I was a Freshman in high school and the family and I had gone to Sam's Warehouse Club. At the store they were demo'ing a new spiffy CD-ROM!!! based desktop showing off Sherlock Holmes: Consulting Detective. I begged and pleaded w/ my parents and thankfully they had the foresight that a PC would help with my school (HA!! it really didn't).

~$2600+ later (thank you grandma!!!) we had the following:

PC Brand (yes, that was the name of the manufacture)
386sx 25mhz
4 meg ram
110 meg hd
1x speed CD-ROM
2400 baud modem
DOS 5.0
Win 3.1

and

A very nice solid wood desk from Sams (IIRC that alone was like $400-500). I still have it to this day, it just needs a slight surface refinishing and it'd be good as new.

A couple of great stories about this PC:

1) As soon as I got home and got it unpacked, I just had to fiddle around w/ the hardware. I took off the front bezel and saw these little clip things on the side of the CD-ROM. So.. what did I do? Yup, that's right.. I started to unhook the CD-ROM drive. I had literally NO idea what the heck I was doing. I booted it up and... yup... NO CD-ROM drive was found. I was so frantic.. I thought I ruined the PC!!! Since we didn't know what we were doing, we boxed everything back up and got an exchange at Sam's. Yeah, quite comical looking back at it, also a huge waste of time/energy.

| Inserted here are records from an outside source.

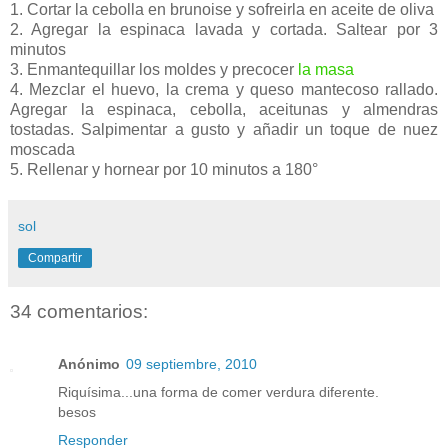
1. Cortar la cebolla en brunoise y sofreirla en aceite de oliva
2. Agregar la espinaca lavada y cortada. Saltear por 3
minutos
3. Enmantequillar los moldes y precocer
la masa
4. Mezclar el huevo, la crema y queso mantecoso rallado.
Agregar la espinaca, cebolla, aceitunas y almendras
tostadas. Salpimentar a gusto y añadir un toque de nuez
moscada
5. Rellenar y hornear por 10 minutos a 180°
sol
Compartir
34 comentarios:
Anónimo
09 septiembre, 2010
Riquísima...una forma de comer verdura diferente.
besos
Responder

2) That summer (the summer before my Sophomore year), I was now well into messing around w/ DOS and whatnot. Well I had messed up something in the OS. So I was frantically trying to 'fix' my hard drive. I was like "Oh... lemme try this FDISK thing". Next thing I know I'm completely fubar. I knew that returning the PC to Sam's was out of the question, so I called up PC Brand. The tech guy was amazed at what I had done. He literally cused over the phone, not at me per say. He very begrudgingly said if I shipped him 45 3.5 disks he'd send me the backup image of the HD.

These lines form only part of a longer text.